Like their last film, Two Days, One Night (for which Marion Cotillard was nominated for an Oscar) the plot provides both a moral dilemma and an excuse for the strong, central female character (Haenel) to travel around Seraing taking the pulse of its inhabitants. And never have we seen so many this close up. They range not only from teenagers to the elderly and infirm, but from the hard-working and downtrodden and desperately sad, to the violent bullies, schemers and tax-dodgers.

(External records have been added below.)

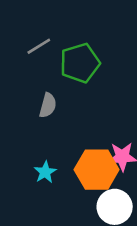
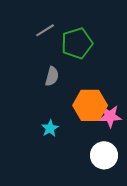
orange hexagon: (97, 170) -> (90, 105), moved

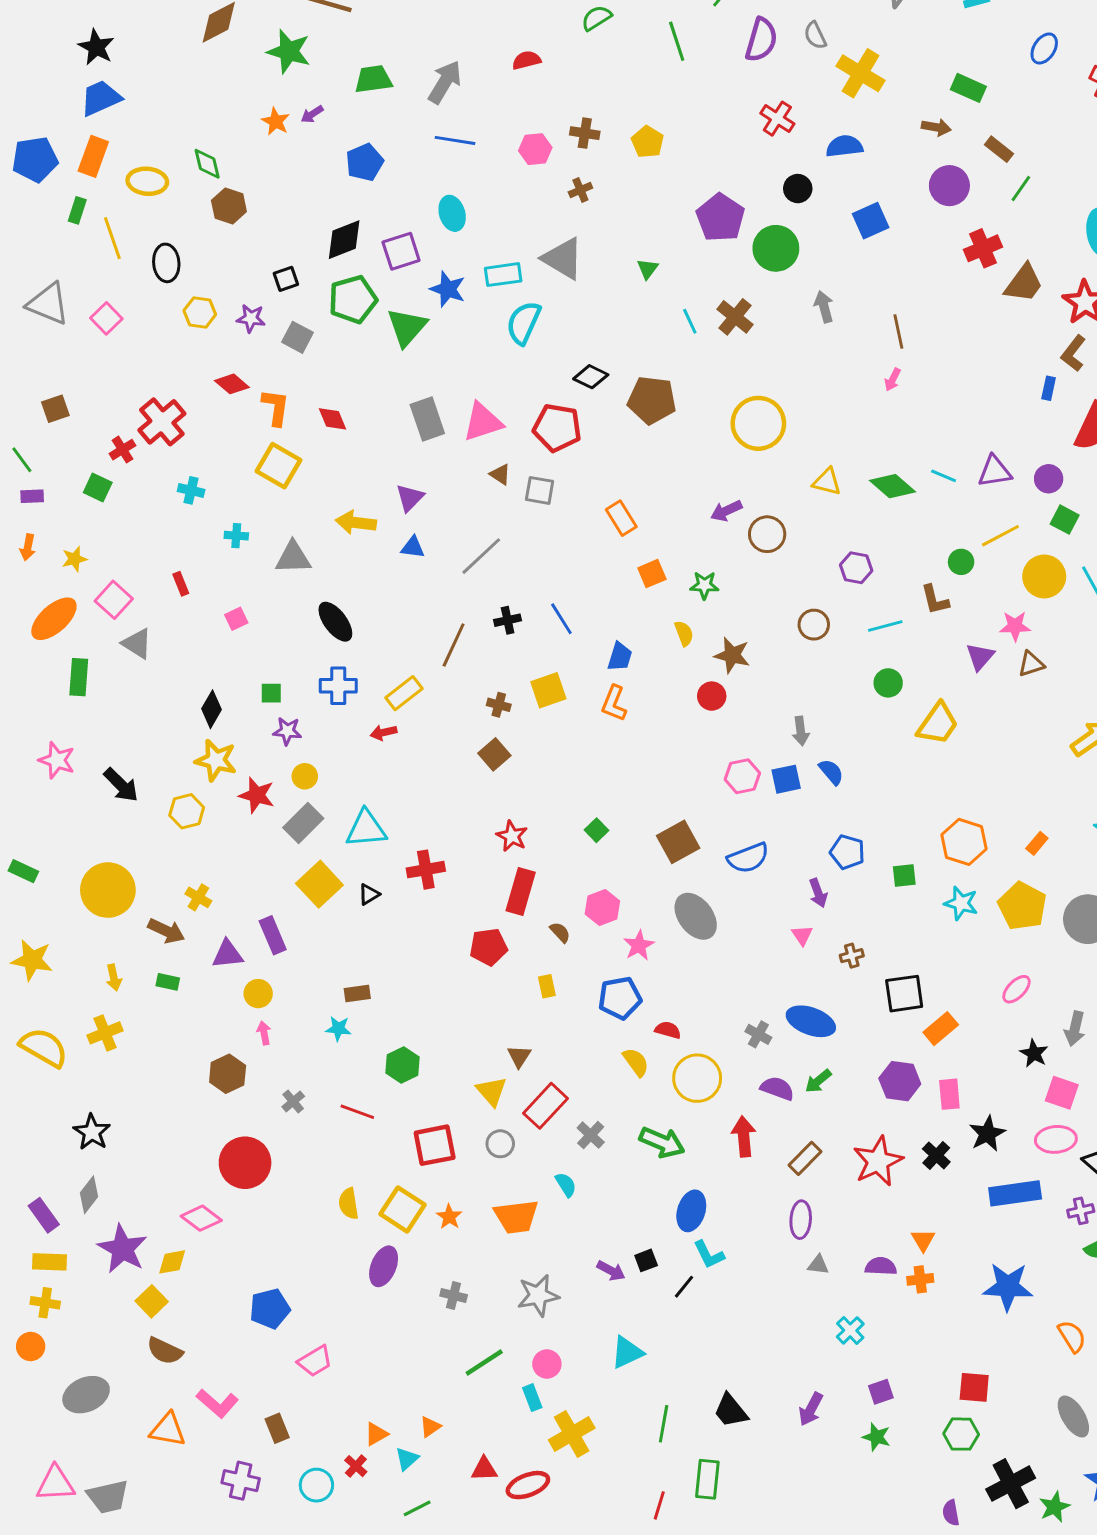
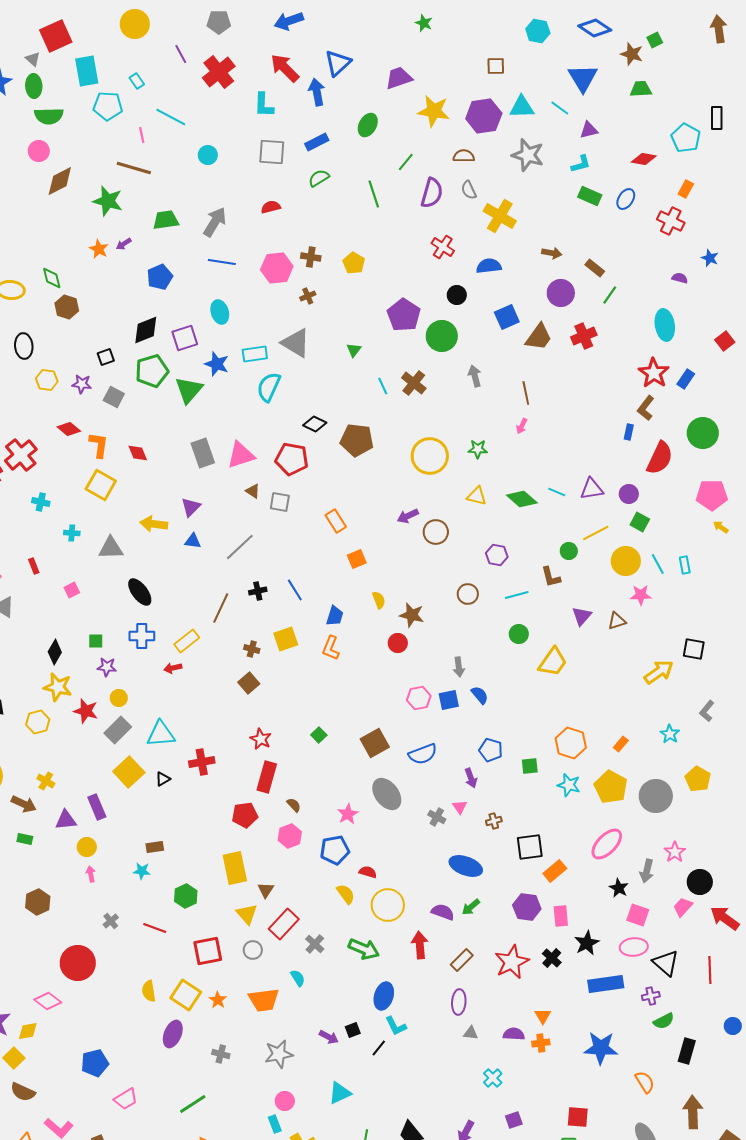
green rectangle: (968, 88) -> (590, 196), moved
pink hexagon: (535, 149) -> (277, 268), size x1.4
brown trapezoid: (1024, 283) -> (539, 337), moved
green star: (704, 585) -> (478, 449), moved
pink star: (1015, 626) -> (641, 595), moved
pink hexagon: (602, 908) -> (290, 836), moved
yellow rectangle: (547, 986) -> (235, 868), moved, size x2.0
pink ellipse: (1017, 989) -> (607, 844), size x1.6
gray cross: (758, 1034) -> (437, 817), moved
brown hexagon: (228, 1074) -> (38, 902), moved
green line: (484, 1363) -> (193, 1104), moved

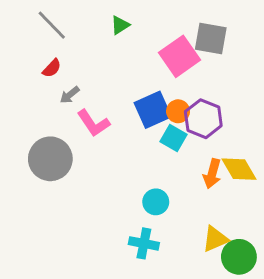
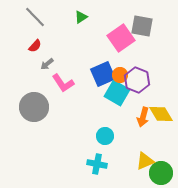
cyan square: (174, 138) -> (117, 93), size x1.4

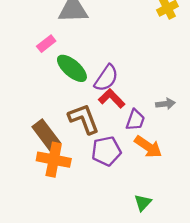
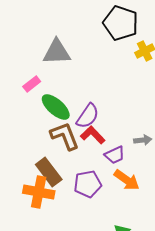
brown L-shape: (84, 119) -> (65, 136), moved
purple trapezoid: (135, 120) -> (115, 155), turned 45
brown rectangle: (46, 135) -> (49, 172), moved

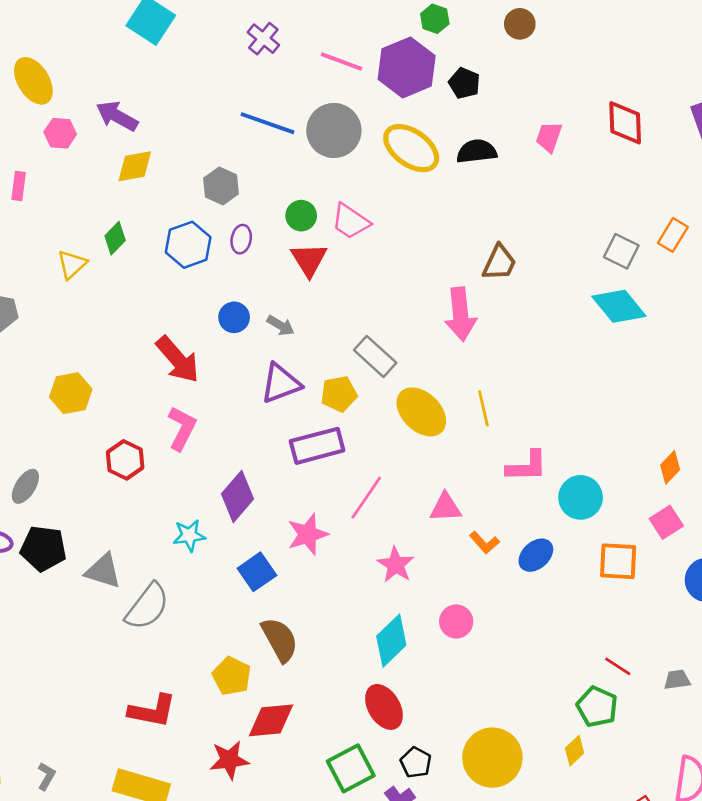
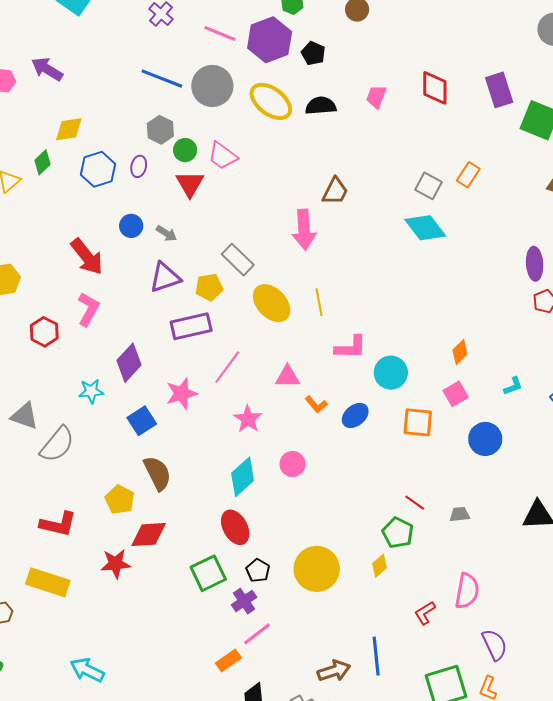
yellow diamond: (135, 166) -> (69, 129), moved
gray hexagon: (221, 186) -> (160, 130), moved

GP Jenny Davin is supervising an intern (Oliver Bonnaud) who looks barely younger than she does. The air is frosty after Jenny criticises Julien for letting his emotions interfere with a diagnosis. She is soon to let her own emotions take over her life when the police come calling the following day.
According to CCTV footage, an unknown young black woman who rang the surgery door after hours, was later found dead at a building site near the river in what could have been an accidental death, or a murder. Julien and Jenny heard the ring but as it was after hours, the bell only rang once and they were not in a position to see who was calling, Jenny told Julien not to bother answering.
Jenny feels not only devastated by the death, but responsible for it. Had she given the young woman shelter she might still be alive today. Jenny not only gives up her plans to join a private practice, but decides to take over the practice from her elderly mentor (Yves Larec) who would otherwise have shut it, leaving the long-term, low-income patients stranded. Jenny moves in to the tiny living accommodation above the cramped surgery, and uses her free time to identify the deceased and what happened to her.
Jenny becomes increasingly interested in one particular family when she examines a teenager named Bryan (Louka Minnella) who is suffering from an anxiety-produced stomach ache. She notices that his pulse speeds up when she shows him the photo. His father (Dardenne brothers regular Jérémie Renier, doth protest too much, even telling Jenny that he and his wife are switching practices as a result of her interference in their lives. The other suspects range from Julien, who suddenly quits his medical studies and returns to his backwater village; to a petty-criminal who took his elderly father to the deceased, a prostitute; to two thugs in an internet café.
Meanwhile, Jenny’s investigations are beginning to annoy Inspector Ben Mahmoud (Ben Hamidou), just as Jessica Fletcher’s insatiable curiosity proves a thorn in the side of many more qualified, but less skilful, perceptive or committed detectives. Not to be deterred, even by threats and violent reactions, Jenny (who purchases a burial plot) pursues her path to redemption.
Marie- Hélène Dozo’s editing and Alain Marcoen’s almost invisible camera highlight every clue and ever human reaction as if showing it to us under a microscope. Haenel, magnetically intense and compelling, has clearly observed and been guided by medical doctors, as she handles herself in the surgery like a pro, and her almost unflappable approach is testimony to her training and to the many unpleasant sights she comes across in the course of her practice. Some of the other acting is less nuanced.
The brothers’ neo-realist style is adapted somewhat for this hard-boiled detective drama, but it sometimes feels more scripted and stilted than realistic. It is odd that Jenny, an attractive, young, single professional, seems to have no family or friends (when her phone rings, it is only patients calling) as if the Dardenne brothers want to strip their film down to a doctor’s battle with her conscience, and to her appeal to the culprit’s conscience. This is, however, what gives the film a heavy-handed approach to a moral tale that lacks the metaphorical poetry of the best of their work, like Rosetta.